Your task: Below are the records; extract from them the line containing "aan het verminderen" to the line containing "Capa 1 compatible con EVM", both lines included, exactly and with no pictures.

··· Extracted records

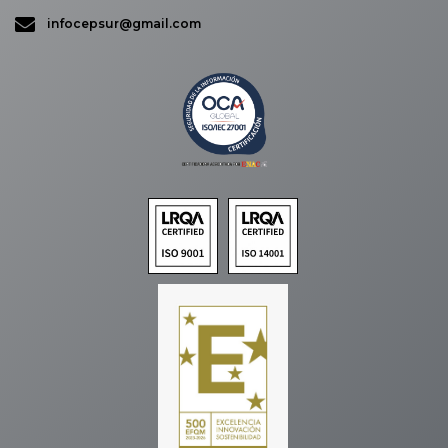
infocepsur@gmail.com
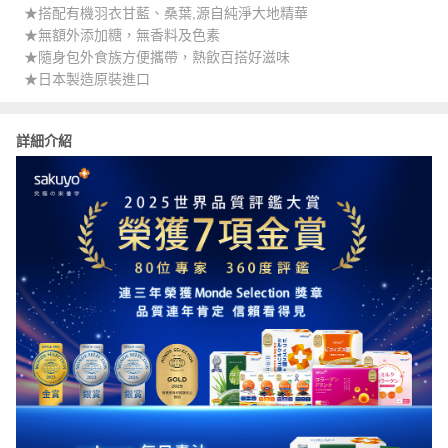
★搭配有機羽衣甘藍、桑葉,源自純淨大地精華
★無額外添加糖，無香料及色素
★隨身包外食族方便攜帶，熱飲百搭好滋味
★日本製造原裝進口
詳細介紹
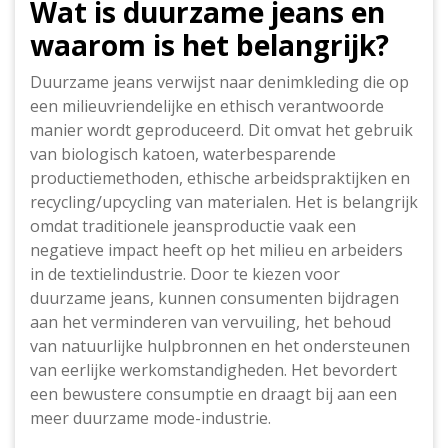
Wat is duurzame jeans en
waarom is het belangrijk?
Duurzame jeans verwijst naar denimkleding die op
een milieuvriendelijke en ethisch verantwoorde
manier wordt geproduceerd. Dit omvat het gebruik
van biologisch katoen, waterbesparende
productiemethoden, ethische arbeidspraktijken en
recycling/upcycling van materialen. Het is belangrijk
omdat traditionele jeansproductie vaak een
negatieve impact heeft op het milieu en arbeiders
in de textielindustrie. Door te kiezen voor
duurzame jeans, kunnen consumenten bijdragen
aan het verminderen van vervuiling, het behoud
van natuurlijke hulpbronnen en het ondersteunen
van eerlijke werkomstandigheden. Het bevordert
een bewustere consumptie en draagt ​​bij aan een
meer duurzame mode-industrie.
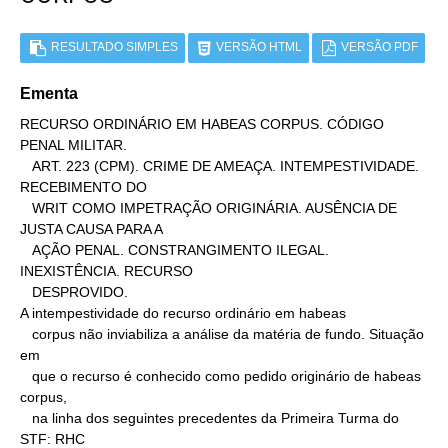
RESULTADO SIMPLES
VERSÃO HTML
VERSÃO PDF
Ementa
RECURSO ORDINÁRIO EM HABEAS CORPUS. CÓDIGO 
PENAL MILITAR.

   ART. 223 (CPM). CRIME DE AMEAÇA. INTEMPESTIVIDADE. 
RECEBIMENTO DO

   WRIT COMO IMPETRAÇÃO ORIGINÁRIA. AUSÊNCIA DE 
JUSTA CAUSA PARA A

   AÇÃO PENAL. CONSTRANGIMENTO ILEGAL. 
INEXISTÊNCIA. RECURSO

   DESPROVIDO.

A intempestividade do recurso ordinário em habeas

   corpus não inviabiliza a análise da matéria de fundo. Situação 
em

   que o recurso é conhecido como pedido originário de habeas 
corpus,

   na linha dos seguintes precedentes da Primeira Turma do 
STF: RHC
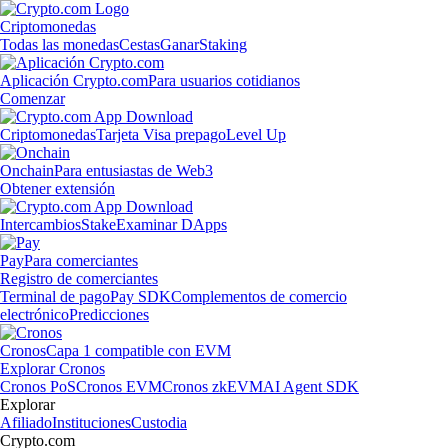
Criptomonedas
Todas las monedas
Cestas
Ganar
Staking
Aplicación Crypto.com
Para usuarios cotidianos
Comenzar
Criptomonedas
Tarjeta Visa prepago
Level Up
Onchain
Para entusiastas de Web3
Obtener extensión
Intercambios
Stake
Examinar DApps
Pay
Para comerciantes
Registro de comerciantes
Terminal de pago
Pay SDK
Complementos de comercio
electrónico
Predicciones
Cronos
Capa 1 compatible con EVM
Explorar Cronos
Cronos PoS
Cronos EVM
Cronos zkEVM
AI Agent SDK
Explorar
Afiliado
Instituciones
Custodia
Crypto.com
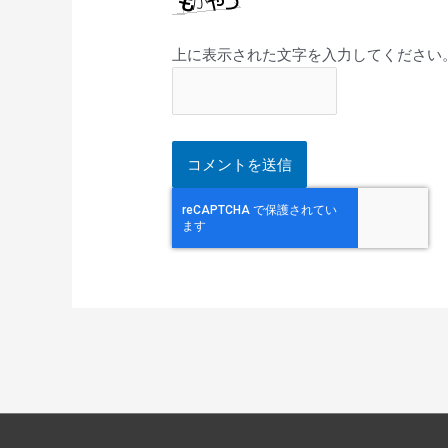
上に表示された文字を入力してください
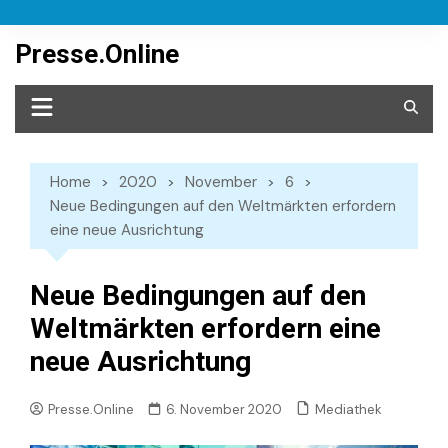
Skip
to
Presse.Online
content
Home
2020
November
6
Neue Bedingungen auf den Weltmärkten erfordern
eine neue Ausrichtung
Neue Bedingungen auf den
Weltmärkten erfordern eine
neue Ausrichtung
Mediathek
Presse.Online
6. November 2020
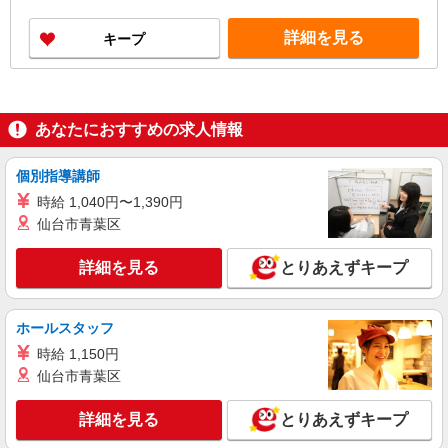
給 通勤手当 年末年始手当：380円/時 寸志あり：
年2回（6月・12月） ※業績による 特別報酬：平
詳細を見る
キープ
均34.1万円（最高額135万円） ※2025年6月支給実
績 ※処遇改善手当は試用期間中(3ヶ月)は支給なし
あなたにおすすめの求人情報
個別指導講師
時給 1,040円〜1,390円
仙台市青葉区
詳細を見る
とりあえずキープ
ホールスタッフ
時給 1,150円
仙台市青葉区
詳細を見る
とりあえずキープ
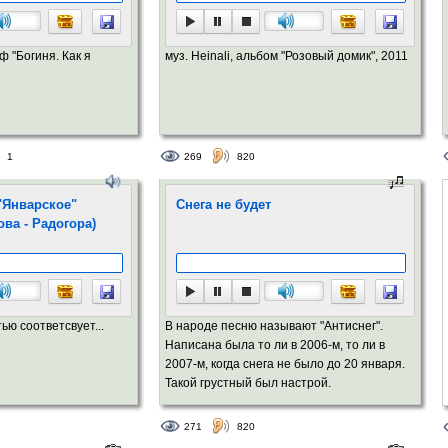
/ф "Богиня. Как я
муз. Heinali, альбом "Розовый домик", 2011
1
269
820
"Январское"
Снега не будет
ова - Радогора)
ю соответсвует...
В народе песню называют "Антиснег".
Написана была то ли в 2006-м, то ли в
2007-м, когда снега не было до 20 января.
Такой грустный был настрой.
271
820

······

Answer box:
aan het verminderen van vervuiling, het behoud
van natuurlijke hulpbronnen en het ondersteunen
van eerlijke werkomstandigheden. Het bevordert
een bewustere consumptie en draagt ​​bij aan een
meer duurzame mode-industrie.
RESULTADO SIMPLES
VERSÃO HTML
VERSÃO PDF
Ementa
RECURSO ORDINÁRIO EM HABEAS CORPUS. CÓDIGO 
PENAL MILITAR.

   ART. 223 (CPM). CRIME DE AMEAÇA. INTEMPESTIVIDADE. 
RECEBIMENTO DO

   WRIT COMO IMPETRAÇÃO ORIGINÁRIA. AUSÊNCIA DE 
JUSTA CAUSA PARA A

   AÇÃO PENAL. CONSTRANGIMENTO ILEGAL. 
INEXISTÊNCIA. RECURSO

   DESPROVIDO.

A intempestividade do recurso ordinário em habeas

   corpus não inviabiliza a análise da matéria de fundo. Situação 
em

   que o recurso é conhecido como pedido originário de habeas 
corpus,

   na linha dos seguintes precedentes da Primeira Turma do 
STF: RHC
Criptomonedas
Todas las monedas
Cestas
Ganar
Staking
Aplicación Crypto.com
Para usuarios cotidianos
Comenzar
Criptomonedas
Tarjeta Visa prepago
Level Up
Onchain
Para entusiastas de Web3
Obtener extensión
Intercambios
Stake
Examinar DApps
Pay
Para comerciantes
Registro de comerciantes
Terminal de pago
Pay SDK
Complementos de comercio
electrónico
Predicciones
Cronos
Capa 1 compatible con EVM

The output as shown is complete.